家事や看病はまだまだ女性が行なうのが一般的です。したがって病人が女性の場合、
「家事や看病をだれがするのか」といった問題が男性の場合よりも発生しやすいでしょう。
せっかく自宅で生活できても、病人が家事の心配や気苦労を抱えてしまうようだと逆効果です。
苦痛がひどい場合は、無理して自宅に帰ると本人にとっても家族にとってもつらい状態を招いてしまいます。退院するには痛みのない、あるいは痛みが抑えられている状態であることが原則です。
老人の場合、医療機器に囲まれて延命処置を受けるよりも、自宅で最後を迎えさせてやりたいと、周囲の者も考えることができるようです。
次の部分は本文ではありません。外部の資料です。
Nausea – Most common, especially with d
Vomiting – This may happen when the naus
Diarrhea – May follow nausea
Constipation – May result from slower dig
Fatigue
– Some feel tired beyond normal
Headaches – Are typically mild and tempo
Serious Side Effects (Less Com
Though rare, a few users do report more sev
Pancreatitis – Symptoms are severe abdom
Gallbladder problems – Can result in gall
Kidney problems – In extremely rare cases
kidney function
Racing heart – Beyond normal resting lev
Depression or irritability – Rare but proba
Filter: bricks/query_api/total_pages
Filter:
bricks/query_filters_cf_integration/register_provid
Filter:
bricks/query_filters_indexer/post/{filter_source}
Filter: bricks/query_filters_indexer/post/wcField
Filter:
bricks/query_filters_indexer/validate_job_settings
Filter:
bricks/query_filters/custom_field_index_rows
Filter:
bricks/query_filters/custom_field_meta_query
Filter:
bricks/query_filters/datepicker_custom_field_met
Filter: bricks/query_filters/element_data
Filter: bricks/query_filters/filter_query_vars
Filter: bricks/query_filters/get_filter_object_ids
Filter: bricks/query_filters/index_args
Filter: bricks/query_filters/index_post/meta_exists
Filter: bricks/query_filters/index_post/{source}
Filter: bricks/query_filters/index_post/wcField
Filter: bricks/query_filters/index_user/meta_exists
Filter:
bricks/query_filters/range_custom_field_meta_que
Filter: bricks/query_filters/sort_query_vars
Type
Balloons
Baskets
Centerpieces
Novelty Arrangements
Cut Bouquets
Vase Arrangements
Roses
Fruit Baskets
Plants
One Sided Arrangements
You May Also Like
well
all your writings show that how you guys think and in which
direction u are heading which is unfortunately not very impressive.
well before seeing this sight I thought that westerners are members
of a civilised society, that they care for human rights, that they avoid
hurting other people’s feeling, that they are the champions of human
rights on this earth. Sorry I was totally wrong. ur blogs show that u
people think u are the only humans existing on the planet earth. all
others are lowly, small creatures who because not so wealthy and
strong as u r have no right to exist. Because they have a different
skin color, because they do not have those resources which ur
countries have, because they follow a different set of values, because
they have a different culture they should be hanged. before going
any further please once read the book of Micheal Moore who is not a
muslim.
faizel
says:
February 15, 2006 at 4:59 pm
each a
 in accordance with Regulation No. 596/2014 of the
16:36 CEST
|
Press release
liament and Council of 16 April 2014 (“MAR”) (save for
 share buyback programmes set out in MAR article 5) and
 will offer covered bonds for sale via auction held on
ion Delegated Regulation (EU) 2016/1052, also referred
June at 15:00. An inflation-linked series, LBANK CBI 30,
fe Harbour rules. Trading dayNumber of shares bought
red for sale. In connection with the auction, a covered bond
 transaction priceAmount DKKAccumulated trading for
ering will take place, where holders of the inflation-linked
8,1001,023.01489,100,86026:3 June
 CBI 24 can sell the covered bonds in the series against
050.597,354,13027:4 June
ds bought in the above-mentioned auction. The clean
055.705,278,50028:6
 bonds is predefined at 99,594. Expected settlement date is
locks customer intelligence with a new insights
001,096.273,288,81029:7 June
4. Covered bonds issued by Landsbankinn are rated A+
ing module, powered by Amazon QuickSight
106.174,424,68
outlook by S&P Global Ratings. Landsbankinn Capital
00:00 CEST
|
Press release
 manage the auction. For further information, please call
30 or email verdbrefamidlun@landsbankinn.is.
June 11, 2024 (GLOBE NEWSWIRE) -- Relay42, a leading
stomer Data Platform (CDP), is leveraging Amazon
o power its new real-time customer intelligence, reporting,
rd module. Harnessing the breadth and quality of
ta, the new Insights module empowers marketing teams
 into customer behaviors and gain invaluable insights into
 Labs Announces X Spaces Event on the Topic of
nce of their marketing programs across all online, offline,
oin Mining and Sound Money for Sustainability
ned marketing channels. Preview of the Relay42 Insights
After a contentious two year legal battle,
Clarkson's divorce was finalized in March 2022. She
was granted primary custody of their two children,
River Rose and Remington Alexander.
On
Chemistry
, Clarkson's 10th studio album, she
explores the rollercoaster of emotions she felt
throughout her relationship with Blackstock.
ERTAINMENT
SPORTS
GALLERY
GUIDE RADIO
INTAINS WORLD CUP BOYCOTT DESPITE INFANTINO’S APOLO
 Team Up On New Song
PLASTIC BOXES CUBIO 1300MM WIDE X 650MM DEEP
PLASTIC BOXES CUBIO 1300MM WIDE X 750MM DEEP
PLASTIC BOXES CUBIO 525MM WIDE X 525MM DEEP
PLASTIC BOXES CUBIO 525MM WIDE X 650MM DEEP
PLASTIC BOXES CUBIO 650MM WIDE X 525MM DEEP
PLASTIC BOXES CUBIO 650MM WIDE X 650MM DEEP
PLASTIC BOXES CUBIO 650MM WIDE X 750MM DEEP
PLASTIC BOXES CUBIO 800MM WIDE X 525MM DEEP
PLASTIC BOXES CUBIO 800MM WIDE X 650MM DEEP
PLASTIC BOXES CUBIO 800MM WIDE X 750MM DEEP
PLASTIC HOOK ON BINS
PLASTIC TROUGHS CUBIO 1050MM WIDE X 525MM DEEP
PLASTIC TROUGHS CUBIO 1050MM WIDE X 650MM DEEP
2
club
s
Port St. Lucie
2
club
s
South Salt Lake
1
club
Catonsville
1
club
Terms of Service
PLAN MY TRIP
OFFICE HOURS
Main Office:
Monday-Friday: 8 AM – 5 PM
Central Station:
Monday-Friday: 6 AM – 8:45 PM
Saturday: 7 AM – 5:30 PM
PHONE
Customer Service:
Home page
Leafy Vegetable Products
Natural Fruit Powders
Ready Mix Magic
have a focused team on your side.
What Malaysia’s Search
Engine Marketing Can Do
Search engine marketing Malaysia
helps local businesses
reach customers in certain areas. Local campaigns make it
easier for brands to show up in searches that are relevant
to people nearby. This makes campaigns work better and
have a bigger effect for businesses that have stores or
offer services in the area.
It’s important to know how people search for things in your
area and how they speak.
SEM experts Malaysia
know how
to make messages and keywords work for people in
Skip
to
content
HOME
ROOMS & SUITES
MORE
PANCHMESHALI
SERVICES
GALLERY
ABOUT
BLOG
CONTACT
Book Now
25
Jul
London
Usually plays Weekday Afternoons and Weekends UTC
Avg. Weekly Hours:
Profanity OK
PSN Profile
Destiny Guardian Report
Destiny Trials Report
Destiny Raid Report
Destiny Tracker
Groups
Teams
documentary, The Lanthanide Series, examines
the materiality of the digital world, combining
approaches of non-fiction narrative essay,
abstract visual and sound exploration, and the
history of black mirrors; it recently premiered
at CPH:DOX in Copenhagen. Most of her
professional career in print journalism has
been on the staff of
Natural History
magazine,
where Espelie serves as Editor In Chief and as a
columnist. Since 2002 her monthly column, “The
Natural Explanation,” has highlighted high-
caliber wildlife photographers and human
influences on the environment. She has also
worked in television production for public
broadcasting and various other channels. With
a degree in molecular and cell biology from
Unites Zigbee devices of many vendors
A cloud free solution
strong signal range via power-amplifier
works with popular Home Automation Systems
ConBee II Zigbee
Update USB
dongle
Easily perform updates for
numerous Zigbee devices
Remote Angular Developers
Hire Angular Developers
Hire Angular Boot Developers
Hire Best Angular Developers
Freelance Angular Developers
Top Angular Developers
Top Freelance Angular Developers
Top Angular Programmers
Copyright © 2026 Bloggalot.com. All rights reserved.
これに対し50代等の若い年代の場合は、治療の可能性があるのではと考え、自宅で過ごすことへの迷いが家族にも生じやすくなっています。
死の直前まで、点滴をしたり心臓マッサージを行ったりして治療を継続することが一般的です。
こうした延命医療を最後まで必要とするか、それともその必要はないと考えるかで、在宅にするか病院にするかの選択も左右されます。また、次の3点も検討の目安となります。
(1)看病する人手があるか
(2)往診してもらえる医師がいるか
(3)訪問看護を受けられるか
在宅かどうかを決定するのに最も重要なのは病人自身の気持ちです。
たとえば、予後を自分で察知し、自分から医師を説得して自宅に帰ることがあります。
もし病人自身が、自宅で死を迎えたい場合には、家族と十分話し合うようにします。
末期といっても、人によって大きな開きがあります。また病状や運動機能がどの程度かによっても、家族に加わる負担が、個々に相違があります。
したがって、どのような状態で在宅生活を送ることになるのか、またどんな問題が発生するのかを予測するのは困難なことです。
一般にガンの場合は、脳卒中による寝たきり状態とは違い、麻痺による運動機能障害は発生しない場合が多いようです。つまり、体力低下や衰弱のために動作が緩慢になっても、歩行が出来なかったり、片手が麻痺して使えなかったりする場合は比較的少ないのです。
したがって家族の方が日常生活の世話をこまごまと行うことは、かなりの終末期になるまで必要ない場合が多いようです。むしろ病状の進行に対する不安や、告知や死に当面することに伴う精神的な苦しみの方が大きいようです。
病状が進んだときには、交代で看病する人が必要になります。病状が変化しやすく、どんどん悪化していくこともあるので、病状を見守る人が付き添うことが必要です。そして、何か異常があれば、すぐに訪問看護婦や往診してくれる医師に連絡する態勢が必要です。
同居家族内に人手が足りない時は、家政婦やホームヘルパーを頼む必要が出てくるかもしれません。
もし在宅で死を迎える場合には、死が近づいた最終段階で病人のそばにいて看病にあたっている家族が2人でついていられるような態勢ならば心づよいでしょう。
在宅で生活するときには、終末期であってもできるだけ普通の生活を送るようにするといいでしょう。
一日中ふとんの中にいる必要はなく、お客様と会ったりできるでしょう。ガンが全身の骨に転移して容易に骨折しやすい状態になると、病院ではトイレへの歩行も、入浴も禁止されることもありますが、自宅の場合は介護者が何人かいれば、入浴することも可能ですが、そうでない場合には清潔に保つために身体を吹いてあげましょう。
退院時に食事についての特別な注意があったり、消化器系のガンでチューブが食道に挿入されている場合以外は、本人が食べたいと思うものを用意するようにし、本人がしたい生活を送れるように配慮することが大切です。
自宅で死を迎えると決めた場合、臨終の際にも患者を直接診ていなければ、医師は死亡診断書を書けないので、不審な死ということになります。そのためにも、いざとなったら往診して死亡診断書を書いてもらえる医師を探しておく必要があります。